[Collected data entries]
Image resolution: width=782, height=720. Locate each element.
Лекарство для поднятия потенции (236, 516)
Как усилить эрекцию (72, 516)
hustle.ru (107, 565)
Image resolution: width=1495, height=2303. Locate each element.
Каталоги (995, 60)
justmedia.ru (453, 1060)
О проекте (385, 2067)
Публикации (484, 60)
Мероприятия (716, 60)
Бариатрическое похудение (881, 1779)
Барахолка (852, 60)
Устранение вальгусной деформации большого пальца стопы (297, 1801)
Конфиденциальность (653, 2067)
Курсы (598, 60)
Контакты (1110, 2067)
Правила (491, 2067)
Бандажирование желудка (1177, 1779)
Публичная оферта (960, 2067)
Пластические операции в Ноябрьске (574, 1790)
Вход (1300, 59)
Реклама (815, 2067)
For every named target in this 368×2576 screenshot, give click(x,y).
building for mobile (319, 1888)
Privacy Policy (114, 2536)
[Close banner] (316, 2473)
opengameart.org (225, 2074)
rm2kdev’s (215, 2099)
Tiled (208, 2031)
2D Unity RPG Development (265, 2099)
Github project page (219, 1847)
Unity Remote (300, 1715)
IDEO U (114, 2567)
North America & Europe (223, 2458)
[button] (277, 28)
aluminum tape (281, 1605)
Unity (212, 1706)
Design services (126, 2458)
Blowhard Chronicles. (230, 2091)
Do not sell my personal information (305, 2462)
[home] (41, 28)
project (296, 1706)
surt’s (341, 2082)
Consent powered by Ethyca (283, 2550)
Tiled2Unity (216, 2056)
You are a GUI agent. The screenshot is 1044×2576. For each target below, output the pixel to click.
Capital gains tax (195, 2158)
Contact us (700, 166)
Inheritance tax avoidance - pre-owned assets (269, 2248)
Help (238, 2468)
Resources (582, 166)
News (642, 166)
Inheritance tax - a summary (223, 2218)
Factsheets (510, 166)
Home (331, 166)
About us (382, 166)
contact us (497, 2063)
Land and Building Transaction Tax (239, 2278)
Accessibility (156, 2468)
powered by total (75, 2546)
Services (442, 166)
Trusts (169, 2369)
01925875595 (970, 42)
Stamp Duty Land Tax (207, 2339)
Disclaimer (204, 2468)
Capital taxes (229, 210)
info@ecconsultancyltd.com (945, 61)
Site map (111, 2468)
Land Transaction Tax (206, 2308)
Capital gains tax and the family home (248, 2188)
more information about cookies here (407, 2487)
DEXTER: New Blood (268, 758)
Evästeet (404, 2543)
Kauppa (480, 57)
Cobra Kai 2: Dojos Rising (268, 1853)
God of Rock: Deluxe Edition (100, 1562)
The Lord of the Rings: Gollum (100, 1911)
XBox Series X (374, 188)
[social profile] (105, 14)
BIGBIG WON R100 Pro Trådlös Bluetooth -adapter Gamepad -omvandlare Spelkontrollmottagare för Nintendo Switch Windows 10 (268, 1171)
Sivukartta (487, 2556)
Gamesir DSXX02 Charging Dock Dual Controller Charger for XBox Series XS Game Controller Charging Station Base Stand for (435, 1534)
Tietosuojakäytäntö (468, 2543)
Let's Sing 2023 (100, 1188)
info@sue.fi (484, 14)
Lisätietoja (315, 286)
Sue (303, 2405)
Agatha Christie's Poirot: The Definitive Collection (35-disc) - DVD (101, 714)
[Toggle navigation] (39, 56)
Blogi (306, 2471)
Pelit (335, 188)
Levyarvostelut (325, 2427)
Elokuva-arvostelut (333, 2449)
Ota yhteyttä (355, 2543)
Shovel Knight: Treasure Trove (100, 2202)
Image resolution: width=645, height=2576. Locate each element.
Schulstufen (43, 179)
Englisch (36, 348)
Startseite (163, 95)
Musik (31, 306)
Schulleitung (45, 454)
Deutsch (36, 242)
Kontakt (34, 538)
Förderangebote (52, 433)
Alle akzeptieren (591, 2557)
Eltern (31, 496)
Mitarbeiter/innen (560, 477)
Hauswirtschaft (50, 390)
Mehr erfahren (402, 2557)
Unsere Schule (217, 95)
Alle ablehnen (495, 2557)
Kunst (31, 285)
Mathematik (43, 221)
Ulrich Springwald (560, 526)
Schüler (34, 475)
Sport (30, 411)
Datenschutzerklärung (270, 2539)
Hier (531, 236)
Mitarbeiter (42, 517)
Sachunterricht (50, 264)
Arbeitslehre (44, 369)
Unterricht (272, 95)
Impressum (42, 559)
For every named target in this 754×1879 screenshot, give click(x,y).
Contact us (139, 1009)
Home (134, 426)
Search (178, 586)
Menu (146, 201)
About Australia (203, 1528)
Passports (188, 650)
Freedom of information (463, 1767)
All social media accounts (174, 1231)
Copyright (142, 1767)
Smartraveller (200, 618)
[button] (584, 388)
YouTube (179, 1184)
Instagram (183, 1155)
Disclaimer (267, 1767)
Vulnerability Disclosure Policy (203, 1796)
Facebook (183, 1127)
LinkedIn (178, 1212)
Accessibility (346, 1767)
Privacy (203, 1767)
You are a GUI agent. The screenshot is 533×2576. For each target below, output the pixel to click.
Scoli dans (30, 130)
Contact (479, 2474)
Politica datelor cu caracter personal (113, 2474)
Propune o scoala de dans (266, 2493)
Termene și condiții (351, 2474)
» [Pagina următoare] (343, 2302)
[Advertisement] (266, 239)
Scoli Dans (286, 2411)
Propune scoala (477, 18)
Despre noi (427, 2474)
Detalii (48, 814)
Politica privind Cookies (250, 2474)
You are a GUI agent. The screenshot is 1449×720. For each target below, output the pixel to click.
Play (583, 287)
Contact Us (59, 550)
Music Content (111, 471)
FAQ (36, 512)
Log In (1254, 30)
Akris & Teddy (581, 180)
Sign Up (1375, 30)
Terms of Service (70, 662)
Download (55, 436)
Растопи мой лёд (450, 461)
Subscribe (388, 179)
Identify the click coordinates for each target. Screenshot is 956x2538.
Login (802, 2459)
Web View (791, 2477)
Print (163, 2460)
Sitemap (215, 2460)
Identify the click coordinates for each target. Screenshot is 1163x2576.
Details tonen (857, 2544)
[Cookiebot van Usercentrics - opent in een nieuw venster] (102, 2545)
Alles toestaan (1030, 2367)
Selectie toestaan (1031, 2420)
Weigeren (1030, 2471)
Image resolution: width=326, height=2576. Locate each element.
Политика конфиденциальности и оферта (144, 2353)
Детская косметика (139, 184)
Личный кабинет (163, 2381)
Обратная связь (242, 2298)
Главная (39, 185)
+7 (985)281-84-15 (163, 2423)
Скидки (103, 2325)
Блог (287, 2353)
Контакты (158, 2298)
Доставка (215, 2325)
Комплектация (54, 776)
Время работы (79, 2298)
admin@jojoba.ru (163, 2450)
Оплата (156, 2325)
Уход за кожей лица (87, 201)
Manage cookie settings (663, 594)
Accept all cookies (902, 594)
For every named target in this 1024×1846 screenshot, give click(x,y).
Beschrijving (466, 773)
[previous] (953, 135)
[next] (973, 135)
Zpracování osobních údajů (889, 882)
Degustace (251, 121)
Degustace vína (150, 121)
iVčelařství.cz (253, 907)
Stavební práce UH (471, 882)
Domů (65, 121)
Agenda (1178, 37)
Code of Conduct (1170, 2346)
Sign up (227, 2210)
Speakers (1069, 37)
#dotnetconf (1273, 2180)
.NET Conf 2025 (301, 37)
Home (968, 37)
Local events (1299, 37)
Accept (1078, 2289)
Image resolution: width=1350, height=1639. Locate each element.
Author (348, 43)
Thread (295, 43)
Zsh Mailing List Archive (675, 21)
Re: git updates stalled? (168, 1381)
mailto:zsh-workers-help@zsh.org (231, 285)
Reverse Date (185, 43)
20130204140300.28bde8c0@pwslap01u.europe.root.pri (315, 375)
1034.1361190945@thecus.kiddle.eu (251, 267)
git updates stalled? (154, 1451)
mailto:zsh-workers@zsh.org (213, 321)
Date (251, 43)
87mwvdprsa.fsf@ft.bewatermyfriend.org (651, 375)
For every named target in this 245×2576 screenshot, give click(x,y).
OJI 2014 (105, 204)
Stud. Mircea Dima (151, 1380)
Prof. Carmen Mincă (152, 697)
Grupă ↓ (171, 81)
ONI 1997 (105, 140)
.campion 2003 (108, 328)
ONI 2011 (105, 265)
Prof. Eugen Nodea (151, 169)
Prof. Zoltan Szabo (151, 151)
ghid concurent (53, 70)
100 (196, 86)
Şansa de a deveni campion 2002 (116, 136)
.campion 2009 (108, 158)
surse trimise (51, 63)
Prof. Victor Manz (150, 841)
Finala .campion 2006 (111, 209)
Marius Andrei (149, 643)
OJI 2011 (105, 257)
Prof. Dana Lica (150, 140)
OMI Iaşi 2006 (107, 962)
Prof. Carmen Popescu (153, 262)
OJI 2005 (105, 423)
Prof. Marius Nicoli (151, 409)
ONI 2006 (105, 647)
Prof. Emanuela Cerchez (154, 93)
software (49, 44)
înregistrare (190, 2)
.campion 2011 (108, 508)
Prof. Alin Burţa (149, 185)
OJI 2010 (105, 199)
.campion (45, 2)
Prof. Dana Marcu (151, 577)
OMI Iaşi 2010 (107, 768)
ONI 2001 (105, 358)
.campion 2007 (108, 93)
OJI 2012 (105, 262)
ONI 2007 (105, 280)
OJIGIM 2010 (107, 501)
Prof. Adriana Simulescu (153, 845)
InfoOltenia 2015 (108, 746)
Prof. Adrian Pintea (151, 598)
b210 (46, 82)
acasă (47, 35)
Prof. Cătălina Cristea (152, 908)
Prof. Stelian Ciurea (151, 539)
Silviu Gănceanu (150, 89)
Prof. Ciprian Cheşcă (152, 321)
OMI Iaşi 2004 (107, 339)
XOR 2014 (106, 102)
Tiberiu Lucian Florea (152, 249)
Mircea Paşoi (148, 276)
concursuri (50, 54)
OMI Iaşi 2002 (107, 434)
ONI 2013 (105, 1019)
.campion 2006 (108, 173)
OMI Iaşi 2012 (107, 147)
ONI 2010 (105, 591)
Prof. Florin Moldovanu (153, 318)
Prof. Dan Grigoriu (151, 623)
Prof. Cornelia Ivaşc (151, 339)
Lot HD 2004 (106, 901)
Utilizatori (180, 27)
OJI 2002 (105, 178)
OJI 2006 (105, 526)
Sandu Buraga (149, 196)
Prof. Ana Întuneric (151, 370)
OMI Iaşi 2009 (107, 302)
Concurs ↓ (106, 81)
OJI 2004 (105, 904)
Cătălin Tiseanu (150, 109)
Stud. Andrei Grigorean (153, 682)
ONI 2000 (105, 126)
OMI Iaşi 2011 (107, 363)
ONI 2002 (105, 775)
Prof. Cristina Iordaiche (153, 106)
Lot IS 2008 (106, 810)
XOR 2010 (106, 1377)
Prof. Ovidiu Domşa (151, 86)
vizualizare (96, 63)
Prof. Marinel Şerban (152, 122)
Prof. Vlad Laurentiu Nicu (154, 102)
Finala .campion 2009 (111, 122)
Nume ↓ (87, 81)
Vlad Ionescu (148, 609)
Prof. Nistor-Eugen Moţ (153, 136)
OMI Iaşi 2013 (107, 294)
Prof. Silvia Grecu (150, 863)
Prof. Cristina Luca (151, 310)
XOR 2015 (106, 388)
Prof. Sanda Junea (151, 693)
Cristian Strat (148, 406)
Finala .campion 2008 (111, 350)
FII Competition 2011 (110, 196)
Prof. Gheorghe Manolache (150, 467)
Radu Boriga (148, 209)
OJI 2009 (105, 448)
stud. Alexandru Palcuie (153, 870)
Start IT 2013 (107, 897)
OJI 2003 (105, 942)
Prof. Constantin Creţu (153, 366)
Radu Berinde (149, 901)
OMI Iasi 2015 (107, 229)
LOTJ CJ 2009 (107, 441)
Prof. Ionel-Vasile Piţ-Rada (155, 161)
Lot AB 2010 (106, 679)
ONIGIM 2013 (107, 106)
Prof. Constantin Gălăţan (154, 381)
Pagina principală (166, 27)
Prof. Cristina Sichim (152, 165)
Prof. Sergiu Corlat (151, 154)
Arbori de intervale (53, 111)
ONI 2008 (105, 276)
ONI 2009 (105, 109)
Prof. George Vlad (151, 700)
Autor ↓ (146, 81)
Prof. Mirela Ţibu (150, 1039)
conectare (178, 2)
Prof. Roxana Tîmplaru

▶ **YOUR GOAL**: State how many lines in the data include the string "Series". Nothing else belongs in the reply.

▶ **RESULT OF THIS TASK**: 2